"""

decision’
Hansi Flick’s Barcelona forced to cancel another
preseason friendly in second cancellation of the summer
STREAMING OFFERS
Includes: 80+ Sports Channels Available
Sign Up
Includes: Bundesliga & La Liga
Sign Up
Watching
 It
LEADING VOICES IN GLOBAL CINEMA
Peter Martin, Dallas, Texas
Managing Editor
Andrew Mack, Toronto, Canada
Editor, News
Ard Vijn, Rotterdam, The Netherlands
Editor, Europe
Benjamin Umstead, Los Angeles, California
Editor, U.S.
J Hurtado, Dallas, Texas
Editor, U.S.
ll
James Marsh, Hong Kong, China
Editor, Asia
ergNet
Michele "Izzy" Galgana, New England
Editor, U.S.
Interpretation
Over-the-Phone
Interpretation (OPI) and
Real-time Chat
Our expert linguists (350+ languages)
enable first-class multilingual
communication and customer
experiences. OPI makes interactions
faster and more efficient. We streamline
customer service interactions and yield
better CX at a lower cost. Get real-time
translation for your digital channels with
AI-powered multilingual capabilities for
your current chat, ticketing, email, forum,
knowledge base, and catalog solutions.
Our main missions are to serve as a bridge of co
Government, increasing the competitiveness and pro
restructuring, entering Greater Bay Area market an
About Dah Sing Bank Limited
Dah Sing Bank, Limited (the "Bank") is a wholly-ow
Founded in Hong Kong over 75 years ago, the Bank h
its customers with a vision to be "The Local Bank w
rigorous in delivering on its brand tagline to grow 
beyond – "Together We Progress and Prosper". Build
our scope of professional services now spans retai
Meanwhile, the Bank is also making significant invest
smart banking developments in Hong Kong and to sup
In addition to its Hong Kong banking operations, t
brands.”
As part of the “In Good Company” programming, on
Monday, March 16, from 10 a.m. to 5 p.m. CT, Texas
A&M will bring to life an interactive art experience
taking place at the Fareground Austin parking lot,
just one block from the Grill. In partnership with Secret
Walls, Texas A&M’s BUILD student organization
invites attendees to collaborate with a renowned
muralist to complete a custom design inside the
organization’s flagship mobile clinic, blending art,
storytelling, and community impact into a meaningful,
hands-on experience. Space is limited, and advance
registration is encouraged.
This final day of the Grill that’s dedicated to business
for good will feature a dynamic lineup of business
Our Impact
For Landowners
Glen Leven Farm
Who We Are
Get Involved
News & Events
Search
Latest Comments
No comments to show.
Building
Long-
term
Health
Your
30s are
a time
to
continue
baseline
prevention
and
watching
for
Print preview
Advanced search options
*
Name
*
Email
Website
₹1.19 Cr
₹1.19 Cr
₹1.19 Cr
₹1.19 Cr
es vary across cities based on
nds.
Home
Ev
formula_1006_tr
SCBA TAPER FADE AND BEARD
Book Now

"""

- **The task**
Print out the entire listing above without any change.

- **Finished task**
decision’
Hansi Flick’s Barcelona forced to cancel another
preseason friendly in second cancellation of the summer
STREAMING OFFERS
Includes: 80+ Sports Channels Available
Sign Up
Includes: Bundesliga & La Liga
Sign Up
Watching
 It
LEADING VOICES IN GLOBAL CINEMA
Peter Martin, Dallas, Texas
Managing Editor
Andrew Mack, Toronto, Canada
Editor, News
Ard Vijn, Rotterdam, The Netherlands
Editor, Europe
Benjamin Umstead, Los Angeles, California
Editor, U.S.
J Hurtado, Dallas, Texas
Editor, U.S.
ll
James Marsh, Hong Kong, China
Editor, Asia
ergNet
Michele "Izzy" Galgana, New England
Editor, U.S.
Interpretation
Over-the-Phone
Interpretation (OPI) and
Real-time Chat
Our expert linguists (350+ languages)
enable first-class multilingual
communication and customer
experiences. OPI makes interactions
faster and more efficient. We streamline
customer service interactions and yield
better CX at a lower cost. Get real-time
translation for your digital channels with
AI-powered multilingual capabilities for
your current chat, ticketing, email, forum,
knowledge base, and catalog solutions.
Our main missions are to serve as a bridge of co
Government, increasing the competitiveness and pro
restructuring, entering Greater Bay Area market an
About Dah Sing Bank Limited
Dah Sing Bank, Limited (the "Bank") is a wholly-ow
Founded in Hong Kong over 75 years ago, the Bank h
its customers with a vision to be "The Local Bank w
rigorous in delivering on its brand tagline to grow 
beyond – "Together We Progress and Prosper". Build
our scope of professional services now spans retai
Meanwhile, the Bank is also making significant invest
smart banking developments in Hong Kong and to sup
In addition to its Hong Kong banking operations, t
brands.”
As part of the “In Good Company” programming, on
Monday, March 16, from 10 a.m. to 5 p.m. CT, Texas
A&M will bring to life an interactive art experience
taking place at the Fareground Austin parking lot,
just one block from the Grill. In partnership with Secret
Walls, Texas A&M’s BUILD student organization
invites attendees to collaborate with a renowned
muralist to complete a custom design inside the
organization’s flagship mobile clinic, blending art,
storytelling, and community impact into a meaningful,
hands-on experience. Space is limited, and advance
registration is encouraged.
This final day of the Grill that’s dedicated to business
for good will feature a dynamic lineup of business
Our Impact
For Landowners
Glen Leven Farm
Who We Are
Get Involved
News & Events
Search
Latest Comments
No comments to show.
Building
Long-
term
Health
Your
30s are
a time
to
continue
baseline
prevention
and
watching
for
Print preview
Advanced search options
*
Name
*
Email
Website
₹1.19 Cr
₹1.19 Cr
₹1.19 Cr
₹1.19 Cr
es vary across cities based on
nds.
Home
Ev
formula_1006_tr
SCBA TAPER FADE AND BEARD
Book Now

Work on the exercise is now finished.